David Welch is a billionaire with a mission, which is to pretend that it was so difficult to fire "bad teachers" that he needed to fund a lawsuit led by a high-powered legal team, "for the children."The main backers of the case against teachers are the ultra-wealthy magnates Eli Broad, Charles Schwab and Fischer family (owners of the Gap, among other things.) Billionaires have been aggressively funding education "reform" efforts for years under the theory that there's nothing wrong with education that destroying teachers' unions and privatizing education can't fix. It's important to remember that these are the same people who spent millions in 2012 trying to defeat California's Proposition 30 to fund schools, and to pass Proposition 32 preventing unions from spending on elections while allowing corporations free rein.
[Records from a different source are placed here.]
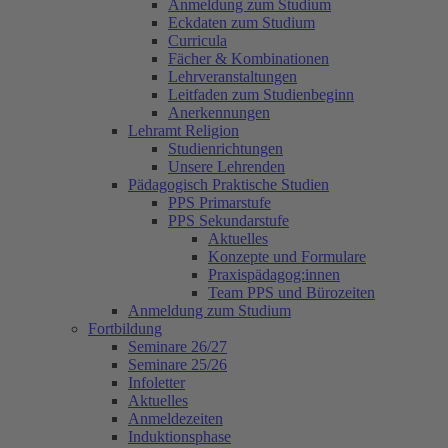
Anmeldung zum Studium
Eckdaten zum Studium
Curricula
Fächer & Kombinationen
Lehrveranstaltungen
Leitfaden zum Studienbeginn
Anerkennungen
Lehramt Religion
Studienrichtungen
Unsere Lehrenden
Pädagogisch Praktische Studien
PPS Primarstufe
PPS Sekundarstufe
Aktuelles
Konzepte und Formulare
Praxispädagog:innen
Team PPS und Bürozeiten
Anmeldung zum Studium
Fortbildung
Seminare 26/27
Seminare 25/26
Infoletter
Aktuelles
Anmeldezeiten
Induktionsphase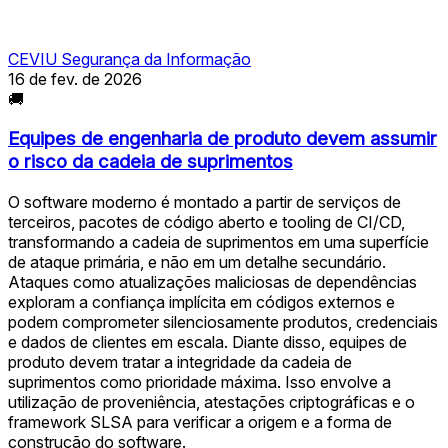
CEVIU Segurança da Informação
16 de fev. de 2026
🚚
Equipes de engenharia de produto devem assumir
o risco da cadeia de suprimentos
O software moderno é montado a partir de serviços de
terceiros, pacotes de código aberto e tooling de CI/CD,
transformando a cadeia de suprimentos em uma superfície
de ataque primária, e não em um detalhe secundário.
Ataques como atualizações maliciosas de dependências
exploram a confiança implícita em códigos externos e
podem comprometer silenciosamente produtos, credenciais
e dados de clientes em escala. Diante disso, equipes de
produto devem tratar a integridade da cadeia de
suprimentos como prioridade máxima. Isso envolve a
utilização de proveniência, atestações criptográficas e o
framework SLSA para verificar a origem e a forma de
construção do software.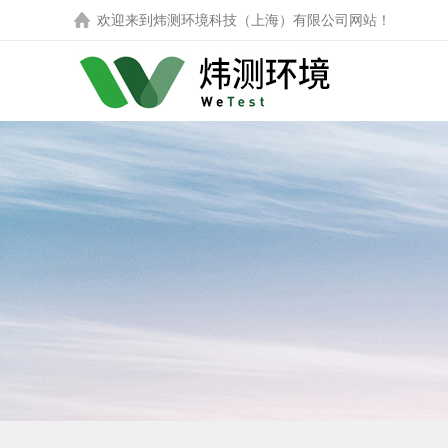
欢迎来到
炜测环境科技（上海）有限公司
网站！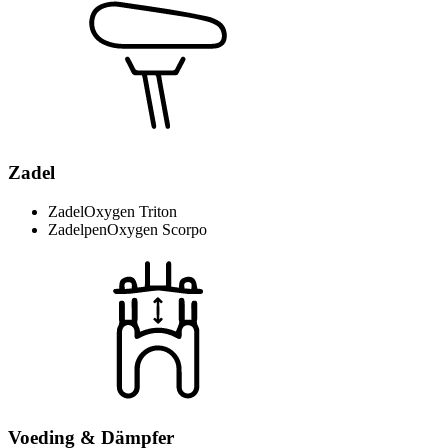
Zadel
Zadel
Oxygen Triton
Zadelpen
Oxygen Scorpo
Voeding & Dämpfer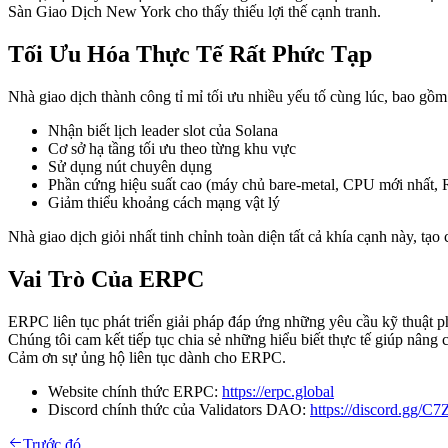
Sàn Giao Dịch New York cho thấy thiếu lợi thế cạnh tranh.
Tối Ưu Hóa Thực Tế Rất Phức Tạp
Nhà giao dịch thành công tỉ mỉ tối ưu nhiều yếu tố cùng lúc, bao gồm
Nhận biết lịch leader slot của Solana
Cơ sở hạ tầng tối ưu theo từng khu vực
Sử dụng nút chuyên dụng
Phần cứng hiệu suất cao (máy chủ bare-metal, CPU mới nhất, 
Giảm thiểu khoảng cách mạng vật lý
Nhà giao dịch giỏi nhất tinh chỉnh toàn diện tất cả khía cạnh này, tạo
Vai Trò Của ERPC
ERPC liên tục phát triển giải pháp đáp ứng những yêu cầu kỹ thuật ph
Chúng tôi cam kết tiếp tục chia sẻ những hiểu biết thực tế giúp nâng 
Cảm ơn sự ủng hộ liên tục dành cho ERPC.
Website chính thức ERPC:
https://erpc.global
Discord chính thức của Validators DAO:
https://discord.gg/
Trước đó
That lawsuit - Vergara vs. California-- is now underway in downtown Los Angeles, with lead attorneys Theodore Boustros and Theodore Olsen of anti-Proposition 8 litigation fame.
The goal? To destroy current negotiated protections for teachers, like tenure and fair hearings for misconduct, on the basis that such protections for teachers harm the civil rights of disadvantaged children in the school system. The entire theory is so utterly cynical you'd think it was ripped right from the pages of the Koch foundation, and maybe it was. But it's playing out in a city with a lot of education issues that have nothing to do with teacher tenure or unions...
Welch is funding this incredibly expensive lawsuit through an organization by the name of Students Matter, which is a subsidiary of -- wait for it -- StudentsFirst.
The heart of this lawsuit really centers around whether or not the state has adequately funded its schools. Since Proposition 13 passed, it has not, and as funding decreased and teachers' resources were taken from them, the quality of California public schools has declined. Teacher tenure has nothing to do with this. It seems laughable to me that the same billionaires who fork over millions to Teach for America to intentionally plant ill-trained future hedge fund managers in public schools for a year or two are somehow arguing that teacher tenure is the reason underprivileged children's education suffers.
Where is their concern for the poverty of these children, for their health, for their neighborhoods? Where are they worried about the impact school closures have on their educations?
No, once again it's all about teachers, because this is not a lawsuit about tenure. It's a lawsuit about breaking teachers' unions.